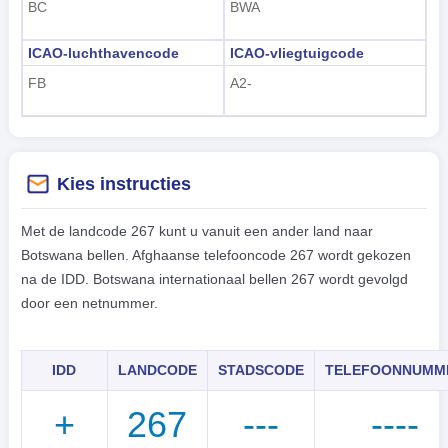
BC
BWA
ICAO-luchthavencode
ICAO-vliegtuigcode
FB
A2-
Kies instructies
Met de landcode 267 kunt u vanuit een ander land naar
Botswana bellen. Afghaanse telefooncode 267 wordt gekozen
na de IDD. Botswana internationaal bellen 267 wordt gevolgd
door een netnummer.
IDD
LANDCODE
STADSCODE
TELEFOONNUMM
+
267
---
----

--- Work task ---
Across the whole listing above, repeat each line exactly and leave out the images.

--- Expected answer ---
BC
BWA
ICAO-luchthavencode
ICAO-vliegtuigcode
FB
A2-
Kies instructies
Met de landcode 267 kunt u vanuit een ander land naar
Botswana bellen. Afghaanse telefooncode 267 wordt gekozen
na de IDD. Botswana internationaal bellen 267 wordt gevolgd
door een netnummer.
IDD
LANDCODE
STADSCODE
TELEFOONNUMM
+
267
---
----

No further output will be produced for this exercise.